I began to think about how our libraries hold billions of ideas trapped inside of different media. Each one is represented by a bibliographic record and a holdings record (a profile). Each one is related to other ideas through citations--who they cite, and who cited them (friending). Further, as citation and criticism build up for each work, other ideas can make claims about those ideas that came before (commenting). These three criteria (profile, friending and commenting) are what danah boyd and Nicole Ellison use to define social network sites. So in effect, we can watch ideas interact with each other through our catalogs.

If we take the concept a little further, we begin to notice other similarities.

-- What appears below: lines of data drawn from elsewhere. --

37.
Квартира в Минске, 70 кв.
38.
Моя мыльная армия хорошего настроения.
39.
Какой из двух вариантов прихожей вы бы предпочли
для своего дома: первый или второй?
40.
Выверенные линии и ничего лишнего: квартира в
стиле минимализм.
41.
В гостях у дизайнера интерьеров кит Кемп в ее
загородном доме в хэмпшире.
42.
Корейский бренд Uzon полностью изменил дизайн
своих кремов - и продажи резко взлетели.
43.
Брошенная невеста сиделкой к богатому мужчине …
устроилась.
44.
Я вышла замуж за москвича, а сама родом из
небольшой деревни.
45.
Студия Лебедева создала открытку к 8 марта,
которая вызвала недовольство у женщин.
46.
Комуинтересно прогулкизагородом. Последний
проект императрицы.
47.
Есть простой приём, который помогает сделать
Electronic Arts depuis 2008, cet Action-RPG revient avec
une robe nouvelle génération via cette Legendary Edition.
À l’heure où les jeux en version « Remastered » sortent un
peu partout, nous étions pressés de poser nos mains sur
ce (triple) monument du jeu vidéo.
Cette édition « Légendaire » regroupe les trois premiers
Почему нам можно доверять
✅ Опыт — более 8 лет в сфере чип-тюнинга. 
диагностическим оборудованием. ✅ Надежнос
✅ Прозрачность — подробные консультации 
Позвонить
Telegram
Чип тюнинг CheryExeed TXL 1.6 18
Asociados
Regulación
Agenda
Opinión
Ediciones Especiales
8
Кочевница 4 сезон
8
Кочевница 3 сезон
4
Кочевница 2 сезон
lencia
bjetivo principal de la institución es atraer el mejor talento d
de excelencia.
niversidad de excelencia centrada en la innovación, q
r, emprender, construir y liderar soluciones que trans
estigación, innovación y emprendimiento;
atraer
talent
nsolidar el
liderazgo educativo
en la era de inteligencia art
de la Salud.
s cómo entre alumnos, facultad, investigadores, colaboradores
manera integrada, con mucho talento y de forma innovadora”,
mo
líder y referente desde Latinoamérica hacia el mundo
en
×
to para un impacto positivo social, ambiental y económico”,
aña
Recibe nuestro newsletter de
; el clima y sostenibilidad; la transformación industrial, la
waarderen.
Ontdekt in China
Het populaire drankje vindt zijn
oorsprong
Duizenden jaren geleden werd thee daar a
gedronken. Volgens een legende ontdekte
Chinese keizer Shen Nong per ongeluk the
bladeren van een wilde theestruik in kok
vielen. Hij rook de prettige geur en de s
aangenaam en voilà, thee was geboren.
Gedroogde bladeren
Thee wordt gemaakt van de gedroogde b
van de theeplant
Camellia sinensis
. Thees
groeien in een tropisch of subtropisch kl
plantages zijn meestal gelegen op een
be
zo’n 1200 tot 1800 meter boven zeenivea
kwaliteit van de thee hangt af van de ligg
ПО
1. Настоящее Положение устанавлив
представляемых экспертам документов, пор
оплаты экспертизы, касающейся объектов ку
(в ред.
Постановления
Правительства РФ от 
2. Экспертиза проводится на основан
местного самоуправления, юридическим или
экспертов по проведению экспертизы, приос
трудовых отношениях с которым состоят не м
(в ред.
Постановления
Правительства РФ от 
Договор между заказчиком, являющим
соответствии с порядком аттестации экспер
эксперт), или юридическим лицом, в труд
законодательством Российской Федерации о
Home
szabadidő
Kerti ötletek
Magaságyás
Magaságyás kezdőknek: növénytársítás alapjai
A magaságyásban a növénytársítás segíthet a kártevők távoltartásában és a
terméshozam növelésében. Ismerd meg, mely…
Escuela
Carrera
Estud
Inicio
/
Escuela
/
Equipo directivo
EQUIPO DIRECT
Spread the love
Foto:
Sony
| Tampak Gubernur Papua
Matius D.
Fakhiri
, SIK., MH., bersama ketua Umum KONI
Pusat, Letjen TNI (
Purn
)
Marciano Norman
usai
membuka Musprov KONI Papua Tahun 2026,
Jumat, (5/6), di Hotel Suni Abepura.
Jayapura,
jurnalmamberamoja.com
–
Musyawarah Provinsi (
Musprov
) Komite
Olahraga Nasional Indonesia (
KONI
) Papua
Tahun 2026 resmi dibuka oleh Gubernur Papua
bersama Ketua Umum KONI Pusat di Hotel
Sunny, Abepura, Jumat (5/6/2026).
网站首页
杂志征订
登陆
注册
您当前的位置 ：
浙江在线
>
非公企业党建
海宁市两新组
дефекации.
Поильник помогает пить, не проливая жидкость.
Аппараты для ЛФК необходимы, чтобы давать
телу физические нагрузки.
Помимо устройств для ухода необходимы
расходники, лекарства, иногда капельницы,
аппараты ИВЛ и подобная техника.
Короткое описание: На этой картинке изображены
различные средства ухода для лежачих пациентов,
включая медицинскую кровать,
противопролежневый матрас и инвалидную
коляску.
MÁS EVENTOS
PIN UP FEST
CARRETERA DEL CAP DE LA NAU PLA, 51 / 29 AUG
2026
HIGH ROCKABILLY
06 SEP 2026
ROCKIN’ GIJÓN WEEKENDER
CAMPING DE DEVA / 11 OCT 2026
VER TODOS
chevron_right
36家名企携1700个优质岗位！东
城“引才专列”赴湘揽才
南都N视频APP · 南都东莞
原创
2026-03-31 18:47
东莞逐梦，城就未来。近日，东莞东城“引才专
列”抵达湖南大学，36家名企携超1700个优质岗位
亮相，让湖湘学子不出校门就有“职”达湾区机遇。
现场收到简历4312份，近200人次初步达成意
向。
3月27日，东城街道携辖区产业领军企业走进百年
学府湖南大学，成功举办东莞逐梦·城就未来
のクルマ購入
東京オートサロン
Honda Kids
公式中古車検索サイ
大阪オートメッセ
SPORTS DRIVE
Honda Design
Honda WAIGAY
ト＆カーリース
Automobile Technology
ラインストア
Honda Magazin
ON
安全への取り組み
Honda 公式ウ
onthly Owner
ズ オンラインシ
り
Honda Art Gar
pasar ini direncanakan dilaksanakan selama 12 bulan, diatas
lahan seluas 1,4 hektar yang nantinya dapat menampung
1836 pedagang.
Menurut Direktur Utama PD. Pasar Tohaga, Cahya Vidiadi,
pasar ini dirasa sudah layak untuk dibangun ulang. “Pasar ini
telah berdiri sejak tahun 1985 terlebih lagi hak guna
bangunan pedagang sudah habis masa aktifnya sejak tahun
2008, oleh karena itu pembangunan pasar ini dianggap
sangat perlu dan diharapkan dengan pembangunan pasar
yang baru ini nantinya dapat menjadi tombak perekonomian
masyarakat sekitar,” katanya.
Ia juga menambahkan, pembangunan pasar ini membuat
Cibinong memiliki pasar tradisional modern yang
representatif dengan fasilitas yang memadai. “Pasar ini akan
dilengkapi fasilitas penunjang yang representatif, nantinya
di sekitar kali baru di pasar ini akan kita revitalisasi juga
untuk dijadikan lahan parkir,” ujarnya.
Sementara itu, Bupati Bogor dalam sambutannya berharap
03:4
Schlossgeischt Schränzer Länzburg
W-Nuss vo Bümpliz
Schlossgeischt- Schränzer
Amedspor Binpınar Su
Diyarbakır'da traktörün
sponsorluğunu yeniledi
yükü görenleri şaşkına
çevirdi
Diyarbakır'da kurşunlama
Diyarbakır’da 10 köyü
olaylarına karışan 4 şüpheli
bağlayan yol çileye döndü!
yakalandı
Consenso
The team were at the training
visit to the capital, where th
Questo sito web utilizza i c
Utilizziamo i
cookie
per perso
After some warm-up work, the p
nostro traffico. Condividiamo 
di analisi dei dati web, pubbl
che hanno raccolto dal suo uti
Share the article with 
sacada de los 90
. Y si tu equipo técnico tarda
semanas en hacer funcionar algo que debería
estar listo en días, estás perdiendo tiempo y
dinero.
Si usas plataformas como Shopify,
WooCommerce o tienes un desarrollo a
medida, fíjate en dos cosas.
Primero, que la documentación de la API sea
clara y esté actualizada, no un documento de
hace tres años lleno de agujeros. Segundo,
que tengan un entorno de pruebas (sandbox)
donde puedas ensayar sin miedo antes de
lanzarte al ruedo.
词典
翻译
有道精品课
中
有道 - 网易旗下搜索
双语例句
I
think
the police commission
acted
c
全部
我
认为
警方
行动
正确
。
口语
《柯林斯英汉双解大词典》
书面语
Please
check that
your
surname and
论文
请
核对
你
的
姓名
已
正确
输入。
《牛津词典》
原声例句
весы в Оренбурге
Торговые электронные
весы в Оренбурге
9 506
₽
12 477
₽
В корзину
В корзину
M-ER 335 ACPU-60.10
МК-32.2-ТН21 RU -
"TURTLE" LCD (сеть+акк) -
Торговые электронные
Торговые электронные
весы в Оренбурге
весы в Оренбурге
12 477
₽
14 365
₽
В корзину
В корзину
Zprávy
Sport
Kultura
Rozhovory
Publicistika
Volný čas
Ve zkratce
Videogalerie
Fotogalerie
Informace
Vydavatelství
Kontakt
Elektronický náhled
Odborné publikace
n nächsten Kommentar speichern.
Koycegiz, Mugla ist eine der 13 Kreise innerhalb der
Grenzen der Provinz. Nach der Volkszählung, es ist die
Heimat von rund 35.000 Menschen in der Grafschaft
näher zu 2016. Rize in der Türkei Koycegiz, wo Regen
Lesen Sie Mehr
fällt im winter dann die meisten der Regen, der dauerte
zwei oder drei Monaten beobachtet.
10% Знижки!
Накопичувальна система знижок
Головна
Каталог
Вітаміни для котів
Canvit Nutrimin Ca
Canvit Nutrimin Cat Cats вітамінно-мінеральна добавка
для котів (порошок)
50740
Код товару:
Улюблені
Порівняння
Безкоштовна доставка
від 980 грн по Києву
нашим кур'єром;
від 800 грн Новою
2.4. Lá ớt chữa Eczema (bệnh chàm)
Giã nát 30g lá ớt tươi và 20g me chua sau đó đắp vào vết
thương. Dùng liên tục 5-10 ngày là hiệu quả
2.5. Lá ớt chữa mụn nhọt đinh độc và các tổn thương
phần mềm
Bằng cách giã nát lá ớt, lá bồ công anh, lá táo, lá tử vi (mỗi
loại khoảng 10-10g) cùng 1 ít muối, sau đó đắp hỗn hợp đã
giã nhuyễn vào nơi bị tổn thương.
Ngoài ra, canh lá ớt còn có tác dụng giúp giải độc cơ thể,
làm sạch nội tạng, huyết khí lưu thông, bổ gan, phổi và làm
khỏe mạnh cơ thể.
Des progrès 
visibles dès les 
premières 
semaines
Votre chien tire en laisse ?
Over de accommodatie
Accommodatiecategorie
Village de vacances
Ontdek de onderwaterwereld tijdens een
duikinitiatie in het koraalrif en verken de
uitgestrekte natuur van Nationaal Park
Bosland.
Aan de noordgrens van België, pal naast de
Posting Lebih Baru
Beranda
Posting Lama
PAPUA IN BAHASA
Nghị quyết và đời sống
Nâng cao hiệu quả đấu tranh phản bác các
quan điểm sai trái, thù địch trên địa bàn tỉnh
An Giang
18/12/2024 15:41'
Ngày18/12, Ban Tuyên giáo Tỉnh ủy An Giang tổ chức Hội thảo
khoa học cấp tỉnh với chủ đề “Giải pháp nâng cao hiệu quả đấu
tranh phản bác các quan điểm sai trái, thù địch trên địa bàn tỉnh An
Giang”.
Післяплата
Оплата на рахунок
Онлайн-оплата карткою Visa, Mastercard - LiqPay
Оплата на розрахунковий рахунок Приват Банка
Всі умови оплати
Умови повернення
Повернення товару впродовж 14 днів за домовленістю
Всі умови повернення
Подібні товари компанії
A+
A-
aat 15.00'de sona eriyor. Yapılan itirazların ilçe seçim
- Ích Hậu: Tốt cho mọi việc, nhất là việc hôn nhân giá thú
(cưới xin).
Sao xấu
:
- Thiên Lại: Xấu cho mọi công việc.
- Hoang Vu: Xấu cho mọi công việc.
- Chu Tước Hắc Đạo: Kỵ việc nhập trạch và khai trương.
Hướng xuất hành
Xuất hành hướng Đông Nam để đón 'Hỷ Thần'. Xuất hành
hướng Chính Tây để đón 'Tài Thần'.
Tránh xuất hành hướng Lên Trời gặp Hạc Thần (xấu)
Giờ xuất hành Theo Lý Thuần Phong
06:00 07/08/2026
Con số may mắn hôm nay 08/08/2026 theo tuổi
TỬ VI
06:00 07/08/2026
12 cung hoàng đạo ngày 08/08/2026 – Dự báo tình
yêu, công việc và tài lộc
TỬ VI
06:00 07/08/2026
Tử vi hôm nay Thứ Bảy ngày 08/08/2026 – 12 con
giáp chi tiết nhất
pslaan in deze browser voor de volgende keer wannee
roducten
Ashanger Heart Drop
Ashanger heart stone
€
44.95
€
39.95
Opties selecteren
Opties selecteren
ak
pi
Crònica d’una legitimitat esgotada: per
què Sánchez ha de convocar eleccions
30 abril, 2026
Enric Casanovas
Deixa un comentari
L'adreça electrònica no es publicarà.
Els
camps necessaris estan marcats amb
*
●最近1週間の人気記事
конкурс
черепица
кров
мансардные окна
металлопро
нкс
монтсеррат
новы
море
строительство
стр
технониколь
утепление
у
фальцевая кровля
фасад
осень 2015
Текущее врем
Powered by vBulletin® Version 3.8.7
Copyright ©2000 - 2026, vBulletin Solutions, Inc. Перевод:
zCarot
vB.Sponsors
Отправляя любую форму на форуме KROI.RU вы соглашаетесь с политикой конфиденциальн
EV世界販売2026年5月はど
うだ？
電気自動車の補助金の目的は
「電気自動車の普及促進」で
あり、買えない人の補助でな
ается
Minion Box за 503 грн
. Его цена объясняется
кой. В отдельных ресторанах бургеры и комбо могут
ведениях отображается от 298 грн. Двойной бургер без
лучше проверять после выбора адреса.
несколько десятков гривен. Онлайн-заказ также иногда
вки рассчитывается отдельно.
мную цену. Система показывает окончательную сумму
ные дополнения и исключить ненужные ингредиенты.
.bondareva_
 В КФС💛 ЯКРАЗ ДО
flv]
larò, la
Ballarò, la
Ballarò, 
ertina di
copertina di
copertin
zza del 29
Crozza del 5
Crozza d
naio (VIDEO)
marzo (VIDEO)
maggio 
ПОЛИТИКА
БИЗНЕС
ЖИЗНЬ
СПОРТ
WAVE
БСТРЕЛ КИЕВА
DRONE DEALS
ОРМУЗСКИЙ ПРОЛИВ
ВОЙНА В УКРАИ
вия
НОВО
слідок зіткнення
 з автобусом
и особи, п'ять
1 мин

Groups emerge as subject headings. Photos emerge as book covers, graphs and tables. Each new level of metadata can have its analog to a social networking profile. Looking for a book based on physical description? It reminds me of the old "A/S/L?" question.

So ultimately:
1) No idea is an island. Each idea relates to other ideas in some way.
2) We can't remove the human experience element from ideas. As ideas move and flow between people, we each add our own experience to the idea as we spread it to others.
3) People are idea creation/consumption machines. We create and consume ideas, and then remix and mashup those ideas into new ideas.

Librarians are poised to be at the center of all this action. Our hard-earned knowledge of information evaluation, organization, and instruction will aid us (and more importantly, our users) in the future.

As the flood of ideas becomes a tsunami, we'll be the ones with the surf boards.